The entries below should be quoted exactly, with no pictures carried over.

####

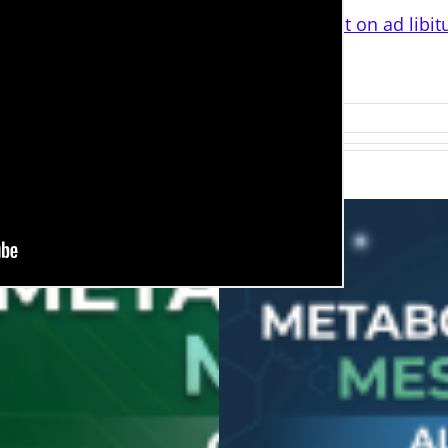
t diet versus an animal-based, ketogenic diet on ad libi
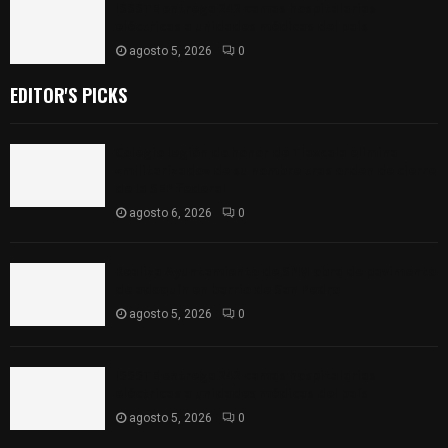
ISSSTE entrega 242 camas hospitalarias
eléctricas a unidades médicas del país
agosto 5, 2026
0
EDITOR'S PICKS
Colegio legión de honor de Tlaxcala elimina
«militarizado» de su nombre tras orden de cierre
de la SEP federal
agosto 6, 2026
0
Realiza Ayuntamiento de SPM obra de pavimento
de adoquín en barrio de San Pedro
agosto 5, 2026
0
ISSSTE entrega 242 camas hospitalarias
eléctricas a unidades médicas del país
agosto 5, 2026
0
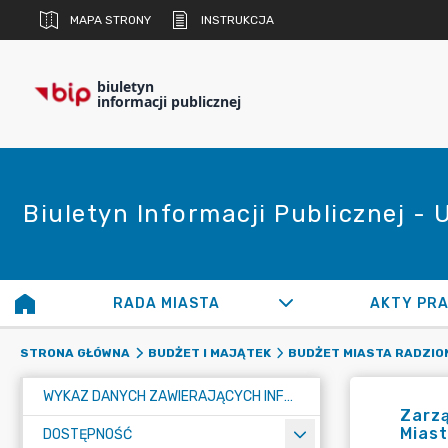
MAPA STRONY
INSTRUKCJA
biuletyn
informacji publicznej
Biuletyn Informacji Publicznej -
RADA MIASTA
AKTY PR
STRONA GŁÓWNA
BUDŻET I MAJĄTEK
BUDŻET MIASTA RADZIO
WYKAZ DANYCH ZAWIERAJĄCYCH INFORMACJE O ŚRODOWISKU I JEGO OCHRONIE
Zarzą
Mias
DOSTĘPNOŚĆ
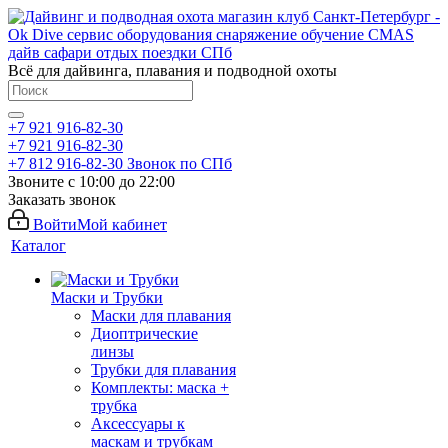
Всё для дайвинга, плавания и подводной охоты
+7 921 916-82-30
+7 921 916-82-30
+7 812 916-82-30
Звонок по СПб
Звоните с 10:00 до 22:00
Заказать звонок
Войти
Мой кабинет
Каталог
Маски и Трубки
Маски для плавания
Диоптрические
линзы
Трубки для плавания
Комплекты: маска +
трубка
Аксессуары к
маскам и трубкам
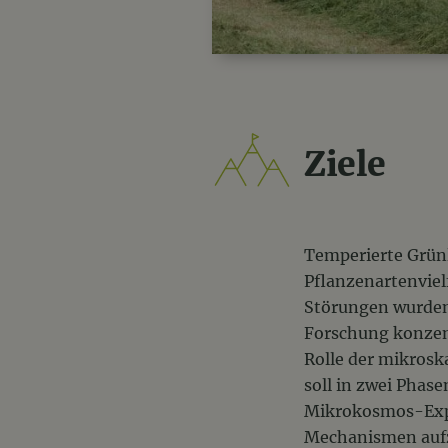
Ziele
Temperierte Grünl
Pflanzenartenviel
Störungen wurden 
Forschung konzent
Rolle der mikrosk
soll in zwei Phas
Mikrokosmos-Exp
Mechanismen aufz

####

#### [RESULT BELOW]
t diet versus an animal-based, ketogenic diet on ad libi
ISSSTE entrega 242 camas hospitalarias
eléctricas a unidades médicas del país
agosto 5, 2026
0
EDITOR'S PICKS
Colegio legión de honor de Tlaxcala elimina
«militarizado» de su nombre tras orden de cierre
de la SEP federal
agosto 6, 2026
0
Realiza Ayuntamiento de SPM obra de pavimento
de adoquín en barrio de San Pedro
agosto 5, 2026
0
ISSSTE entrega 242 camas hospitalarias
eléctricas a unidades médicas del país
agosto 5, 2026
0
MAPA STRONY
INSTRUKCJA
biuletyn
informacji publicznej
Biuletyn Informacji Publicznej -
RADA MIASTA
AKTY PR
STRONA GŁÓWNA
BUDŻET I MAJĄTEK
BUDŻET MIASTA RADZIO
WYKAZ DANYCH ZAWIERAJĄCYCH INFORMACJE O ŚRODOWISKU I JEGO OCHRONIE
Zarzą
Mias
DOSTĘPNOŚĆ
Всё для дайвинга, плавания и подводной охоты
+7 921 916-82-30
+7 921 916-82-30
+7 812 916-82-30
Звонок по СПб
Звоните с 10:00 до 22:00
Заказать звонок
Войти
Мой кабинет
Каталог
Маски и Трубки
Маски для плавания
Диоптрические
линзы
Трубки для плавания
Комплекты: маска +
трубка
Аксессуары к
маскам и трубкам
Ziele
Temperierte Grünl
Pflanzenartenviel
Störungen wurden 
Forschung konzent
Rolle der mikrosk
soll in zwei Phas
Mikrokosmos-Exp
Mechanismen aufz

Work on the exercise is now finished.